P21 Waf1/Cip1 depletion promotes dexamethasone-induced apoptosis in osteoblastic MC3T3-E1 cells by inhibiting the Nrf2/HO-1 pathway

Dexamethasone (Dex), a glucocorticoid with strong anti-inflammatory and immunosuppressive activities, has been shown to exhibit marked cytotoxicity and apoptosis in osteoblasts, but the underlying mechanisms have not yet been comprehensively investigated. P21Waf1/Cip1 (p21) plays a critical role in the regulation of cell cycle progression and apoptosis. The present study aims to investigate the role of p21 in Dex-induced apoptosis in osteoblastic MC3T3-E1 cells, and to explore its mechanisms. Results demonstrated that Dex-induced apoptosis decreased the phosphorylation of Akt in a concentration-dependent manner. Moreover, LY294002, an inhibitor of the PI3K/Akt pathway enhanced the Dex-induced apoptosis of osteoblasts.
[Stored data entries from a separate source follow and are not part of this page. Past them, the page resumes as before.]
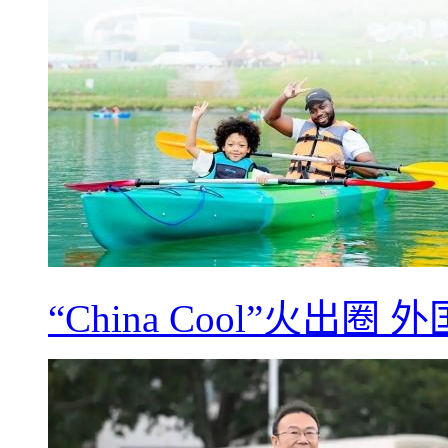
“China Cool”火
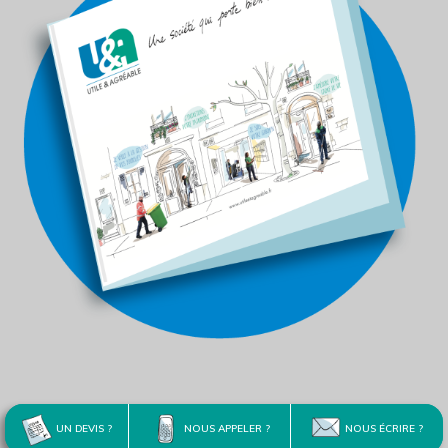
UN DEVIS ?
NOUS APPELER ?
NOUS ÉCRIRE ?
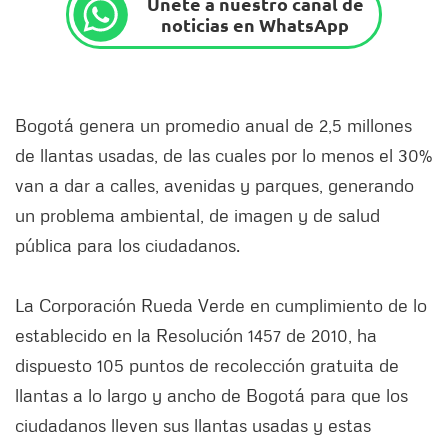
Únete a nuestro canal de
noticias en WhatsApp
Bogotá genera un promedio anual de 2,5 millones
de llantas usadas, de las cuales por lo menos el 30%
van a dar a calles, avenidas y parques, generando
un problema ambiental, de imagen y de salud
pública para los ciudadanos.
La Corporación Rueda Verde en cumplimiento de lo
establecido en la Resolución 1457 de 2010, ha
dispuesto 105 puntos de recolección gratuita de
llantas a lo largo y ancho de Bogotá para que los
ciudadanos lleven sus llantas usadas y estas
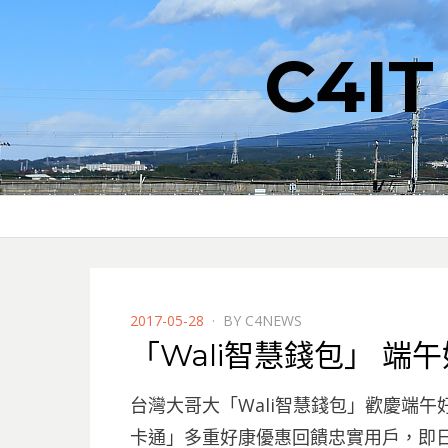
C4I
POSTED
2017-05-28
BY
C4NEWS
ON
「Wali智慧錢包」 端
台灣大哥大「Wali智慧錢包」歡慶端午
卡通」多重好康優惠回饋忠實用戶，即日起至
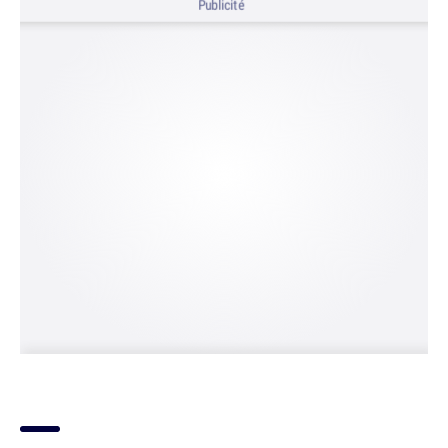
Publicité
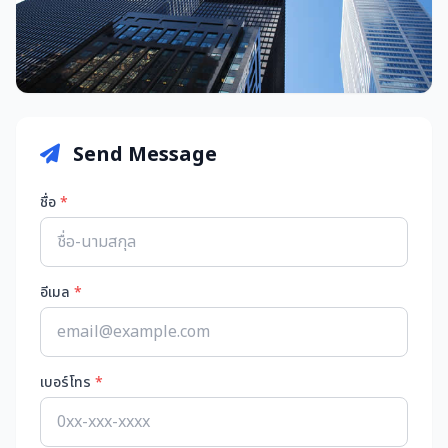
Send Message
ชื่อ
*
อีเมล
*
เบอร์โทร
*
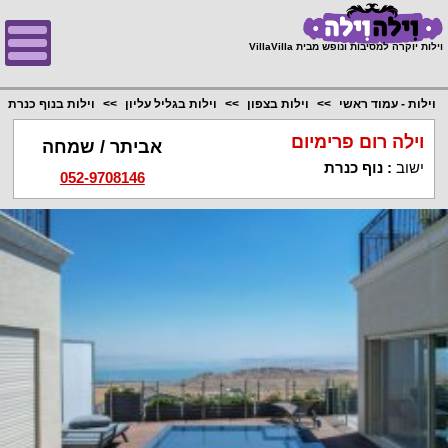
;
וילות יוקרה למסיבות ונופש מבית VillaVilla
וילות - עמוד ראשי
וילות בצפון
וילות בגליל עליון
וילות בנוף כנרת
וילה רום פרימיום
אביתר / שמחה
ישוב
:
נוף כנרת
052-9708146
On the contrary, insulin-like growth factor-1 (IGF-1), an activator of PI3K/Akt, attenuated the apoptosis of Dex in MC3T3-E1 cells. The protein level of p21 was downregulated by shortening its half-life, which was associated with inhibition of the PI3K/Akt pathway by Dex. Furthermore, depletion of p21 by siRNA enhanced Dex-induced caspase-3 activation and ROS generation, and promoted apoptosis of MC3T3-E1 cells. In addition, suppression of p21 led to a reduction of Dex-induced upregulation of nuclear Nrf2 and heme oxygenase-1 (HO-1) protein levels. These findings demonstrate that p21 depletion promotes Dex-induced apoptosis of MC3T3-E1 cells by inhibiting the antioxidant Nrf2/HO-1 pathway, which highlights the anti-apoptotic effect of p21 in MC3T3-E1 cells.